Transcribe, leaving out every picture, the lines that run from the start of the listing below through the line with "sertifikasıyla korunmaktadır.".

Segment Start: Extracted material

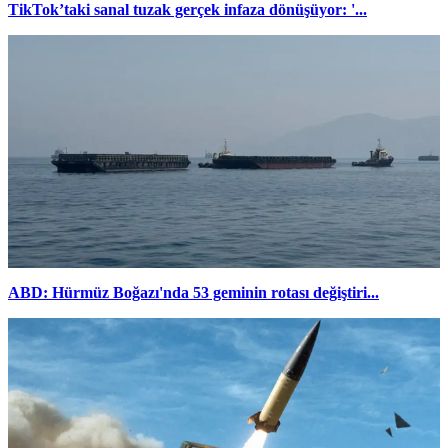
TikTok’taki sanal tuzak gerçek infaza dönüşüyor: '...
ABD: Hürmüz Boğazı'nda 53 geminin rotası değiştiri...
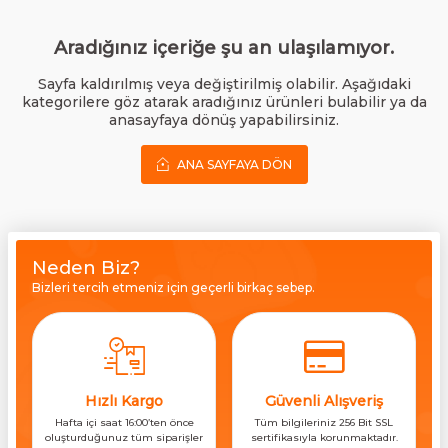
Aradığınız içeriğe şu an ulaşılamıyor.
Sayfa kaldırılmış veya değiştirilmiş olabilir. Aşağıdaki
kategorilere göz atarak aradığınız ürünleri bulabilir ya da
anasayfaya dönüş yapabilirsiniz.
ANA SAYFAYA DÖN
Neden Biz?
Bizleri tercih etmeniz için geçerli birkaç sebep.
Hızlı Kargo
Güvenli Alışveriş
Hafta içi saat 16:00’ten önce
Tüm bilgileriniz 256 Bit SSL
oluşturduğunuz tüm siparişler
sertifikasıyla korunmaktadır.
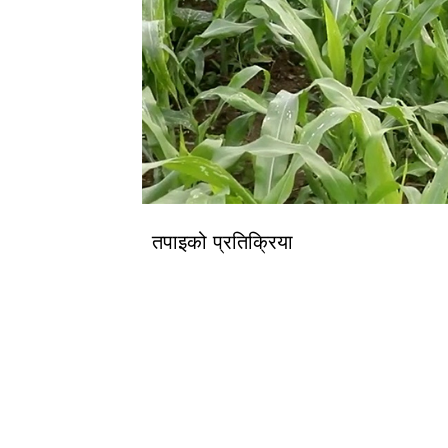
तपाइको प्रतिक्रिया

Segment End: Extracted material

■ Output for this task ■
TikTok’taki sanal tuzak gerçek infaza dönüşüyor: '...
ABD: Hürmüz Boğazı'nda 53 geminin rotası değiştiri...
Aradığınız içeriğe şu an ulaşılamıyor.
Sayfa kaldırılmış veya değiştirilmiş olabilir. Aşağıdaki
kategorilere göz atarak aradığınız ürünleri bulabilir ya da
anasayfaya dönüş yapabilirsiniz.
ANA SAYFAYA DÖN
Neden Biz?
Bizleri tercih etmeniz için geçerli birkaç sebep.
Hızlı Kargo
Güvenli Alışveriş
Hafta içi saat 16:00’ten önce
Tüm bilgileriniz 256 Bit SSL
oluşturduğunuz tüm siparişler
sertifikasıyla korunmaktadır.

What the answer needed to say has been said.